"Eu não queria ver o que eu vi hoje. Já virou lugar-comum falar da falência do Socioeducativo, da incapacidade do Estado em administrá-lo. O que se vê lá é um nome eufêmico para prisão. Aqueles meninos estão enjaulados, e isso era tudo o que o ECA não queria", foi o que declarou, em audiência pública realizada na última quarta-feira, 4 de novembro, após visita a centros de medidas socioeducativas de Fortaleza, Aurélio Virgílio Rios, representante do Conselho Nacional dos Direitos Humanos (CNDH), referindo-se ao Sistema Socioeducativo e ao Estatuto da Criança e do Adolescente.
A audiência pública foi uma iniciativa conjunta do Conselho Estadual dos Direitos da Criança e do Adolescente (Cedca) e do mandato do deputado estadual Renato Roseno (PSOL), presidida pela deputada Bethrose, presidente da Comissão da Infância e Adolescência da Assembleia Legislativa do Ceará. Um momento para debater a situação caótica do Sistema Socioeducativo, cujo colapso vem sendo anunciado há anos.
Atualmente, a superlotação das unidades de Fortaleza é de mais de 150%, tendo 590 vagas, mas um total de 923 adolescentes internados. Em muitas, falta o básico, como colchões, banho de sol e até água potável. Os internos não contam com opções de lazer ou ensino fundamental regular - em várias unidades, as salas de aula, inclusive, são usadas como dormitórios, em função da superlotação, e, mesmo assim, os espaços são chamados de centros educacionais.
Além dos problemas estruturais, vários internos apresentam marcas e feridas, indícios de ação truculenta. Os casos de tortura contra adolescentes em privação de liberdade e a omissão do Governo do Estado no enfrentamento a esse grave problema fizeram um grupo de parlamentares e representantes de organizações de defesa dos direitos de crianças e adolescentes irem a Brasília em setembro para denunciar a situação de caos nos centros de internação de adolescentes no Ceará. No mês seguinte, o Conselho Nacional de Direitos Humanos determinou uma visita às unidades, para analisar as denúncias e conhecer as condições de perto, o que ocorreu na última quarta-feira, 4 de novembro.
A audiência pública, realizada no mesmo dia, reuniu na Assembleia Legislativa do Estado representantes de entidades nacionais, como o Conselho Nacional de Direitos Humanos (CNDH), a Associação Nacional de Centros de Defesa dos Direitos da Criança e do Adolescente (Anced), o Conselho Nacional dos Direitos da Criança e do Adolescente (Conanda) e o Conselho Nacional de Justiça (CNJ), e representantes de entidades estaduais, como o Núcleo de Defesa dos Direitos da Infância e da Juventude (Nadij), vinculado à Defensoria Pública do Estado, o Fórum Permanente das Organizações Não Governamentais de Defesa dos Direitos de Crianças e Adolescentes do Ceará (Fórum DCA), a Pastoral Carcerária e o Comitê Estadual de Combate e Prevenção à Tortura, além da Secretaria do Trabalho e Desenvolvimento (STDS), responsável pela administração dos centros socioeducativos.

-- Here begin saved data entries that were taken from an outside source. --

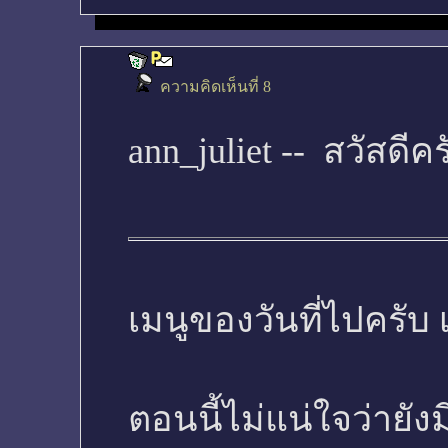
ความคิดเห็นที่ 8
ann_juliet -- สวัสดีคร
เมนูของวันที่ไปครับ เ
ตอนนี้ไม่แน่ใจว่ายัง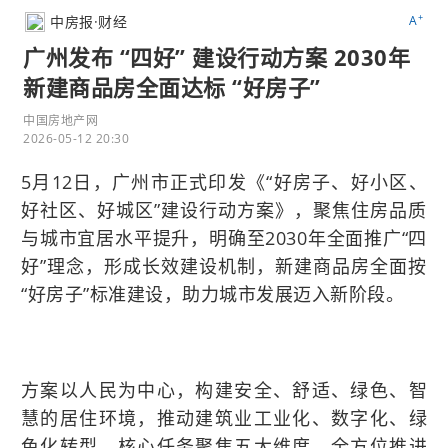
+
中房报·财经
A
广州发布 “四好” 建设行动方案 2030年
新建商品房全面达标 “好房子”
中国房地产网
2026-05-12 20:30
5月12日，广州市正式印发《“好房子、好小区、
好社区、好城区”建设行动方案》，聚焦住房品质
与城市宜居水平提升，明确至2030年全面推广“四
好”理念，形成长效建设机制，新建商品房全面按
“好房子”标准建设，助力城市发展迈入新阶段。
方案以人民为中心，构建安全、舒适、绿色、智
慧的居住环境，推动建筑业工业化、数字化、绿
色化转型。核心任务聚焦五大维度，全方位推进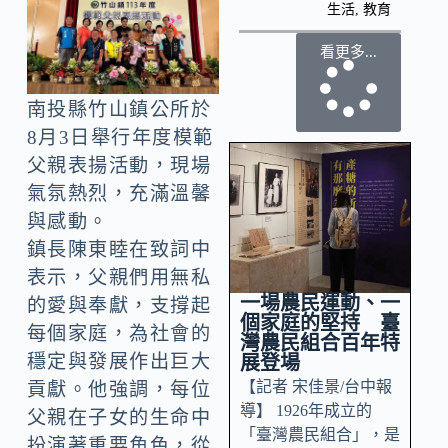
生活
,
教育
看更多...
南投縣竹山鎮公所於
8月3日舉行年度模範
父親表揚活動，現場
氣氛熱烈，充滿溫馨
與感動。
鎮長陳東睦在致詞中
表示，父親們用無私
一場農民運動、一
的愛與奉獻，支撐起
個家庭的堅持 臺
每個家庭，為社會的
灣農民組合百年特
穩定與發展作出巨大
展登場
【記者 宋佳景/台中報
貢獻。他強調，每位
導】 1926年成立的
父親在子女的生命中
「臺灣農民組合」，是
扮演著重要角色，從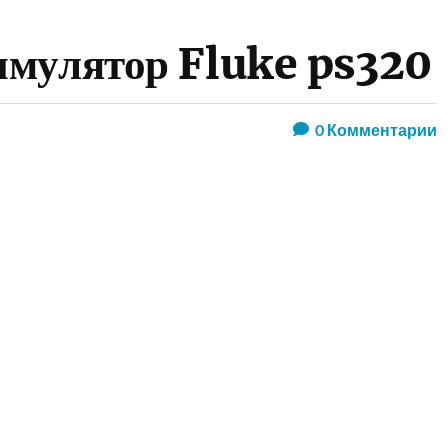
мулятор Fluke ps320
0
Комментарии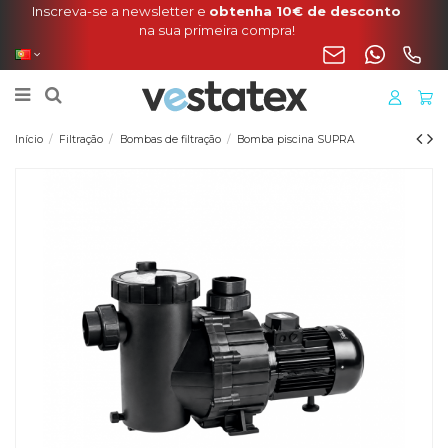
Portes incluídos na sua encomenda de manta, cobertura
o liner para a Península
Início
Filtração
Bombas de filtração
Bomba piscina SUPRA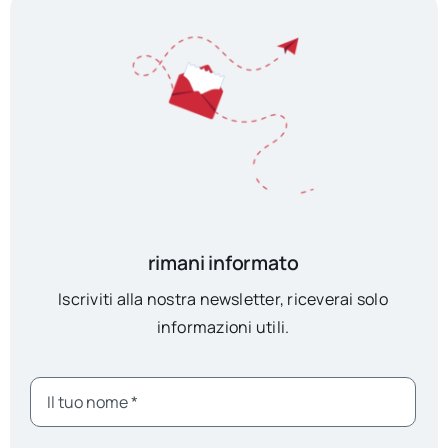
rimani informato
Iscriviti alla nostra newsletter, riceverai solo
informazioni utili.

"Eu não consigo admitir que o Estado não consiga lidar com 900, 1.000 adolescentes. É inadmissível que a vice-governadora e o secretário digam que não têm o que fazer. Violência se combate com inteligência", declarou Aurilene Vidal, do Fórum DCA, referindo-se a declarações da vice-governadora do Ceará, Izolda Cela, e do secretário do Trabalho e Desenvolvimento Social do Estado, Josbertini Clementino.
A decretação do estado de emergência no Sistema Socioeducativo do Ceará foi uma das reivindicações da audiência. "O Estado não tem, hoje, capacidade de gestão do sistema. O Governo perdeu essa capacidade e, por isso, é fundamental reconhecer o estado de emergência", afirmou o deputado Renato Roseno. Além disso, foram sugeridas a garantia do ensino fundamental regular aos adolescentes internados, o maior acompanhamento do Governo Federal no monitoramento das políticas públicas para socioeducação, a criação de um mecanismo de combate à tortura e a apuração dos casos denunciados, além da garantia de cumprimento do Estatuto da Criança e do Adolescente (ECA) e do Sistema Nacional de Atendimento Socioeducativo (Sinase) que, para o defensor do Núcleo de Defesa dos Direitos da Infância e da Juventude (Nadij), Alfredo Homsi, "no Estado do Ceará é um mito, uma ficção".